◆ **Task statement**
If a line below includes the string "dust", copy it.

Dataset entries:

╔══

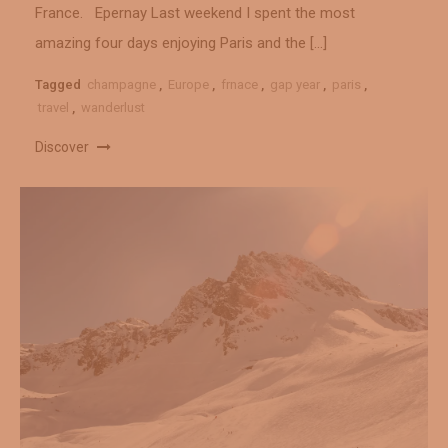
France. Epernay Last weekend I spent the most
amazing four days enjoying Paris and the […]
Tagged
champagne
,
Europe
,
frnace
,
gap year
,
paris
,
travel
,
wanderlust
Discover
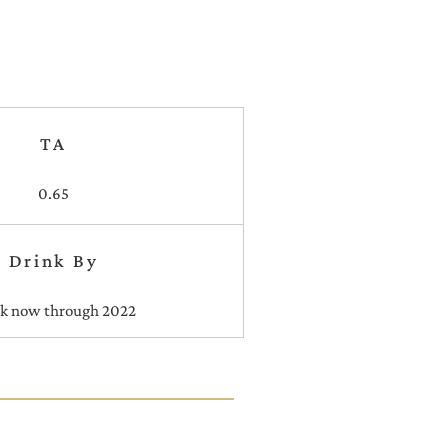
TA
0.65
Drink By
nk now through 2022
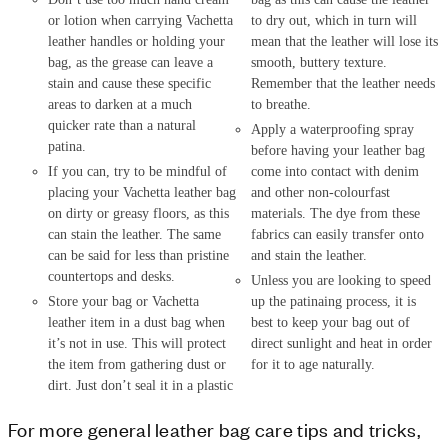
or lotion when carrying Vachetta
to dry out, which in turn will
leather handles or holding your
mean that the leather will lose its
bag, as the grease can leave a
smooth, buttery texture.
stain and cause these specific
Remember that the leather needs
areas to darken at a much
to breathe.
quicker rate than a natural
Apply a waterproofing spray
patina.
before having your leather bag
If you can, try to be mindful of
come into contact with denim
placing your Vachetta leather bag
and other non-colourfast
on dirty or greasy floors, as this
materials. The dye from these
can stain the leather. The same
fabrics can easily transfer onto
can be said for less than pristine
and stain the leather.
countertops and desks.
Unless you are looking to speed
Store your bag or Vachetta
up the patinaing process, it is
leather item in a dust bag when
best to keep your bag out of
it’s not in use. This will protect
direct sunlight and heat in order
the item from gathering dust or
for it to age naturally.
dirt. Just don’t seal it in a plastic
For more general leather bag care tips and tricks,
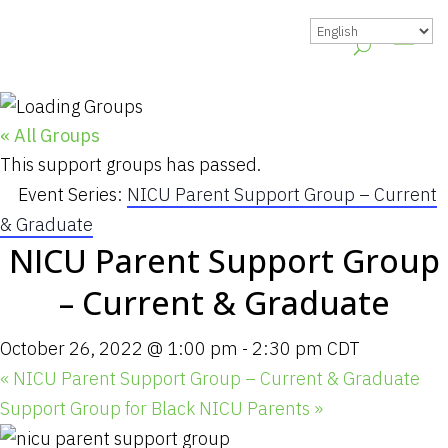
« All Groups
This support groups has passed.
Event Series:
NICU Parent Support Group – Current
& Graduate
NICU Parent Support Group
– Current & Graduate
October 26, 2022 @ 1:00 pm
-
2:30 pm
CDT
«
NICU Parent Support Group – Current & Graduate
Support Group for Black NICU Parents
»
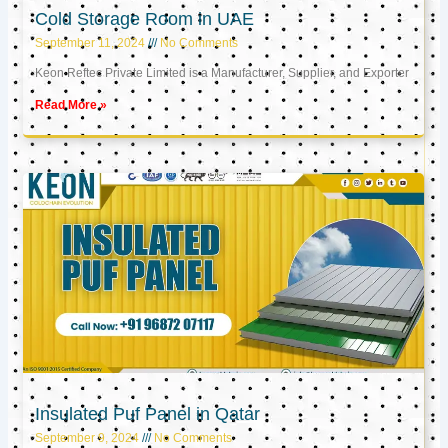
Cold Storage Room in UAE
September 11, 2024
No Comments
Keon Reftec Private Limited is a Manufacturer, Supplier, and Exporter
Read More »
Insulated Puf Panel in Qatar
September 9, 2024
No Comments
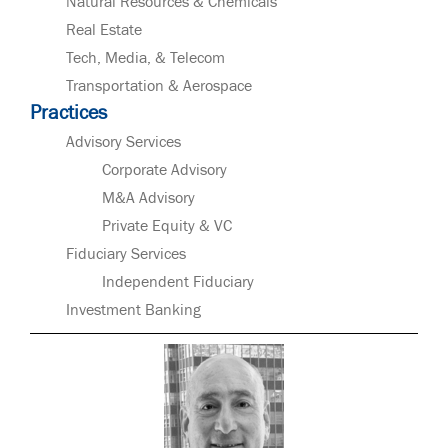
Natural Resources & Chemicals
Real Estate
Tech, Media, & Telecom
Transportation & Aerospace
Practices
Advisory Services
Corporate Advisory
M&A Advisory
Private Equity & VC
Fiduciary Services
Independent Fiduciary
Investment Banking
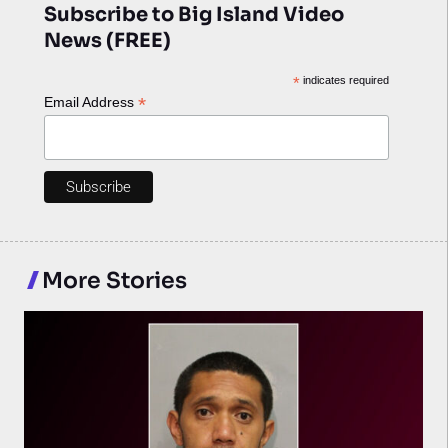
Subscribe to Big Island Video
News (FREE)
*
indicates required
*
Email Address
More Stories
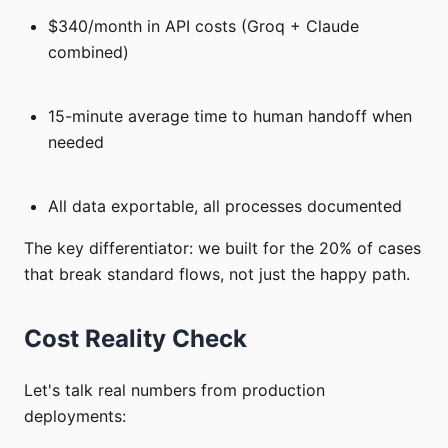
$340/month in API costs (Groq + Claude
combined)
15-minute average time to human handoff when
needed
All data exportable, all processes documented
The key differentiator: we built for the 20% of cases
that break standard flows, not just the happy path.
Cost Reality Check
Let's talk real numbers from production
deployments:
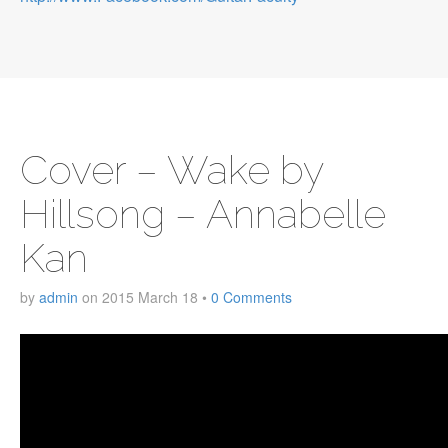
Cover – Wake by
Hillsong – Annabelle
Kan
by
admin
on
2015 March 18
•
0 Comments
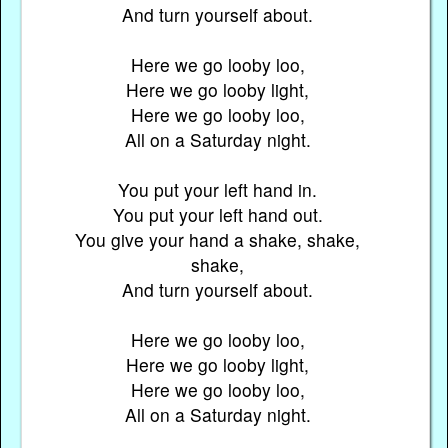
And turn yourself about.
Here we go looby loo,
Here we go looby light,
Here we go looby loo,
All on a Saturday night.
You put your left hand in.
You put your left hand out.
You give your hand a shake, shake,
shake,
And turn yourself about.
Here we go looby loo,
Here we go looby light,
Here we go looby loo,
All on a Saturday night.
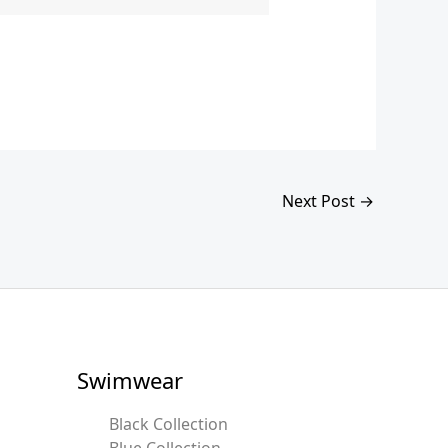
Next Post
→
Swimwear
Black Collection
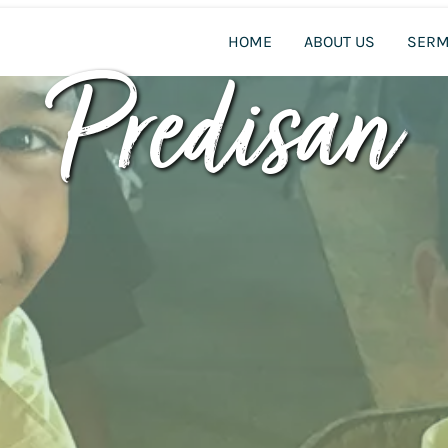
HOME
ABOUT US
SER
Predisan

╚══

◆ **Result below**
leather item in a dust bag when
the item from gathering dust or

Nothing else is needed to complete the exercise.